Prakash Mathew Verghese - Chief Financial Officer, Principal Accounting Officer and Senior Vice President

Richard C. White - Chairman, Chief Executive Officer and President

Analysts

Joseph A. Maxa - Dougherty & Company LLC, Research Division

Joel D. Luton - Westlake Securities LLC, Research Division

Joshua Cheung

Global Geophysical Services (GGS) Q3 2013 Earnings Call November 6, 2013 10:00 AM ET

Operator

Good day, ladies and gentlemen. Thank you for standing by, and welcome to the Global Geophysical Services Q3 Earnings Call. [Operator Instructions] As a reminder, this conference call is being recorded. I would now like to turn the conference to our host, Mr. Mathew Verghese, CFO. Sir, you may begin.

Prakash Mathew Verghese

Thank you. Good morning, and welcome to the Global Geophysical Services Third Quarter 2013 Earnings Conference Call. Today's call is being webcast and a replay will be available on Global's website. The press release announcing the third quarter results is also available on Global's website.

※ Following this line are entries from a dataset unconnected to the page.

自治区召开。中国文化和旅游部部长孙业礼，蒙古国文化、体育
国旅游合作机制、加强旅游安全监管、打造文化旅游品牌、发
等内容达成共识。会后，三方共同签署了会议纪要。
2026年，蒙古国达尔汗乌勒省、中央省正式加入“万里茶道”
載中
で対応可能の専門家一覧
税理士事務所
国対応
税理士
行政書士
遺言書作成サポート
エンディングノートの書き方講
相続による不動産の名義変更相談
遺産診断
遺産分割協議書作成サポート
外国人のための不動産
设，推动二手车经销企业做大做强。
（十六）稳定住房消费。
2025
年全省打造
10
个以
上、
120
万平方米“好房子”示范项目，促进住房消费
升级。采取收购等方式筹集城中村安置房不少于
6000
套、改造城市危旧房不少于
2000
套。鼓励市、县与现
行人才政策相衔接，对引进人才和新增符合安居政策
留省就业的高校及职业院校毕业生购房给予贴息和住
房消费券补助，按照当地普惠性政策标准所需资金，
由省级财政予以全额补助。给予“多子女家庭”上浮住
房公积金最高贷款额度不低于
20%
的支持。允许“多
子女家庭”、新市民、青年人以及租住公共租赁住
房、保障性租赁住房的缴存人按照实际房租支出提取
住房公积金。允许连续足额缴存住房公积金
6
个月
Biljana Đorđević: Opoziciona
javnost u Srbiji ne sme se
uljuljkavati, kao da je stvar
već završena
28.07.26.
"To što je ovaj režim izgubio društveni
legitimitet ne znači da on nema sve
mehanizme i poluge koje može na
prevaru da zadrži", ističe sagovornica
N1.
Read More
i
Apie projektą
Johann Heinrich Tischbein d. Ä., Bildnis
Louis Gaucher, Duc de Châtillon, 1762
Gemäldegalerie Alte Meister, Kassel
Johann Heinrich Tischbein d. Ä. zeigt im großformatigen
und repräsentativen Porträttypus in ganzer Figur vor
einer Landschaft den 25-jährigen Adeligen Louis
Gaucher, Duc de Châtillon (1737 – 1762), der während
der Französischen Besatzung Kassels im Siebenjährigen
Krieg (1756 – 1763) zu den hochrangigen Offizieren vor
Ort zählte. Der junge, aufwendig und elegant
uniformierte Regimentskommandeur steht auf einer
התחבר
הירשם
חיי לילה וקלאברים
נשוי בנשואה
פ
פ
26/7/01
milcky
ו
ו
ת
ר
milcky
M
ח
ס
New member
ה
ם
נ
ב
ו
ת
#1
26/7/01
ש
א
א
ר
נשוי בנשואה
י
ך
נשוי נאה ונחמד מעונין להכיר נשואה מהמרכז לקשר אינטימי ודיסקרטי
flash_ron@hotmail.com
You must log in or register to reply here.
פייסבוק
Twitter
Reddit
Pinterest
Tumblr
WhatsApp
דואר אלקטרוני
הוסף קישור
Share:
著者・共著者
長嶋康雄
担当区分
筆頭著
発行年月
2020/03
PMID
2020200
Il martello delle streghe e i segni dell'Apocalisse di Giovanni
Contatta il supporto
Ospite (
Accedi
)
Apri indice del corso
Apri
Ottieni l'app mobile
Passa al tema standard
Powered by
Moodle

I would like to remind our audience that some of today's comments include forward-looking statements reflecting Global's views about future events and their potential impact on performance. These matters involve risks and uncertainties that could impact operations and financial results and cause our actual results to differ materially from our forward-looking statements. These risks and uncertainties are discussed in Global's Form 10-K for the year ended December 31, 2012, and other recent current reports on Form 10-Q and Form 8-K.

Our comments include non-GAAP financial measures. Reconciliation to the most directly comparable GAAP financial measures is included in the press release announcing the third quarter results, which, as I have mentioned, can be found on our website. Now I'll turn the call over to Richard White.

Richard C. White

Thank you, Mathew, and good morning, everyone. Mathew will take you through the numbers for the third quarter in a few minutes. I'll focus my commentary on the progress we've made against the priorities I laid out when I took the CEO role 1 year ago and the more tactical measures we've taken to get where we are today.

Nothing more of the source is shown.